- MDD shows greater global cortical thickness heterogeneity than controls (Cohen's d = -0.26), indicating increased neuroanatomical variability.
- Regional variability concentrates in cingulate, insular, frontal and temporal cortices, with 5.7-6.8% higher thickness variation in these regions.
- Heterogeneity is greater among patients on antidepressants (Cohen's d = -0.39); individuals with extreme variability show higher symptom severity, supporting stratification.

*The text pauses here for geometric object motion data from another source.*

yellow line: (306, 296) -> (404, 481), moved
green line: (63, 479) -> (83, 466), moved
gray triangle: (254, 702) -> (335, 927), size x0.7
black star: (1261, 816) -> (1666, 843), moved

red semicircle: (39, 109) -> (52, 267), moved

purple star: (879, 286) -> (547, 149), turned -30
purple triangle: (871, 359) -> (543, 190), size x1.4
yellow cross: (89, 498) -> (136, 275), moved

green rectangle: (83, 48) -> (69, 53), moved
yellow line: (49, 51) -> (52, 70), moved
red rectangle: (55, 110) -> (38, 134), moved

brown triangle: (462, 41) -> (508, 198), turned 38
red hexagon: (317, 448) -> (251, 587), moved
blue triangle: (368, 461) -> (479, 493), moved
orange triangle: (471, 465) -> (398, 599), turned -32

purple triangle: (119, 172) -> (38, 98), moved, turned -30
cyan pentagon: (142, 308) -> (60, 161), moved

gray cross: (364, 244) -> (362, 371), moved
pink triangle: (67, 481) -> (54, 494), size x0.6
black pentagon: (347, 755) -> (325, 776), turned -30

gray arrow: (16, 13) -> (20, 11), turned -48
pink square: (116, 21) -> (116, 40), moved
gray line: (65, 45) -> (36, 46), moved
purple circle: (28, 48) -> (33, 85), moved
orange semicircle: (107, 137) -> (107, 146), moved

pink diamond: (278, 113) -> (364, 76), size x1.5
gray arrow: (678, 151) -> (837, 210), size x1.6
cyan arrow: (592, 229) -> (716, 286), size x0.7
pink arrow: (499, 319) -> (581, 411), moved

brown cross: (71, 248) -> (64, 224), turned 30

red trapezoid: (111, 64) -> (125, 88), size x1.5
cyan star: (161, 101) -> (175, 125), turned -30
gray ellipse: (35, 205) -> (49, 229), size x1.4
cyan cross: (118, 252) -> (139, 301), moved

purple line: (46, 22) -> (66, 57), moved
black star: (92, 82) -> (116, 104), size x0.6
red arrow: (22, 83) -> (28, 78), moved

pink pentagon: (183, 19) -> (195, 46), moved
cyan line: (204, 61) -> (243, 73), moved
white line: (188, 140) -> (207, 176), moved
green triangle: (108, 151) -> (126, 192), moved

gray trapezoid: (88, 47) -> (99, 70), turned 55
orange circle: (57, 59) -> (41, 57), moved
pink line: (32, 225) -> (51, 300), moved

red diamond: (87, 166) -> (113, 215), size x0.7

Transl Psychiatry. 2026 Jun 23. doi: 10.1038/s41398-026-04189-x. Online ahead of print.
ABSTRACT
The clinical and biological heterogeneity of major depressive disorder (MDD) may reflect the aggregation of different conditions with distinct pathologies under a single diagnostic label. Neuroanatomical heterogeneity in MDD was examined using a harmonized, age- and sex-matched sample from the ENIGMA MDD consortium (N = 5146; age range: 9-82 years; 64% female). Analyses of global neurostrucutral variability revealed greater cortical thickness heterogeneity in MDD compared with healthy controls (Cohen’s d = -0.26). Regionally, increased variability in cortical thickness was most prominent in the cingulate (+6.1 to +6.6% more variation in MDD) and insular (+5.8%) cortices, as well as in the frontal (+5.7 to +6.8%) and temporal (+6.1 to +6.8%) lobes. Heterogeneity in cortical thickness was more pronounced among patients using antidepressant medication (Cohen’s d = -0.39). Patient-specific analyses further showed that individuals with markedly increased cortical thickness variability (<5th percentile relative to the normative range) exhibited greater depressive symptom severity than those within the normative range (5th-95th percentile; Cohen’s d = 0.19-0.36). Overall, the results indicate that neuroanatomical heterogeneity in MDD is primarily expressed in cortical thickness, offering refined insights into the neurobiological complexity of structural alterations associated with depression. These findings could guide future stratification efforts examining whether regionally confined changes in cortical thickness within areas of pronounced variability reflect clinically meaningful patient subgroups.